(EXERCISE MATERIALS)

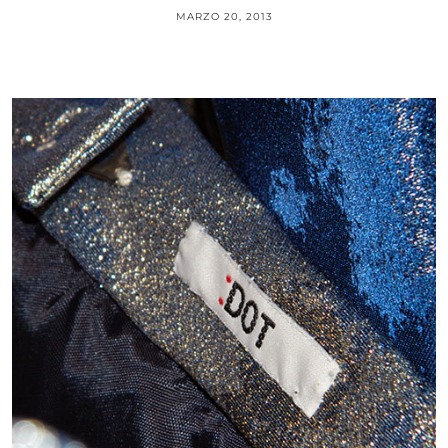
MARZO 20, 2013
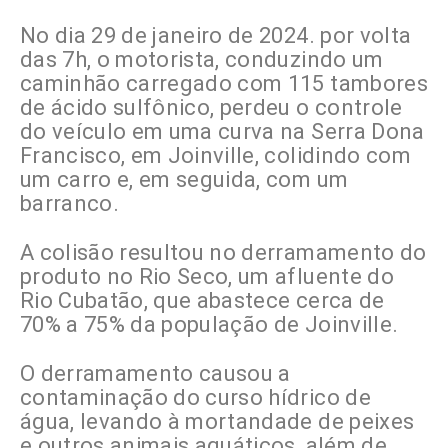
No dia 29 de janeiro de 2024. por volta
das 7h, o motorista, conduzindo um
caminhão carregado com 115 tambores
de ácido sulfônico, perdeu o controle
do veículo em uma curva na Serra Dona
Francisco, em Joinville, colidindo com
um carro e, em seguida, com um
barranco.
A colisão resultou no derramamento do
produto no Rio Seco, um afluente do
Rio Cubatão, que abastece cerca de
70% a 75% da população de Joinville.
O derramamento causou a
contaminação do curso hídrico de
água, levando à mortandade de peixes
e outros animais aquáticos, além de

(End EXERCISE MATERIALS)

Word for word, copy the line containing "água, levando à mortandade de peixes" and each line after it to the end of the records, and nothing besides.

água, levando à mortandade de peixes
e outros animais aquáticos, além de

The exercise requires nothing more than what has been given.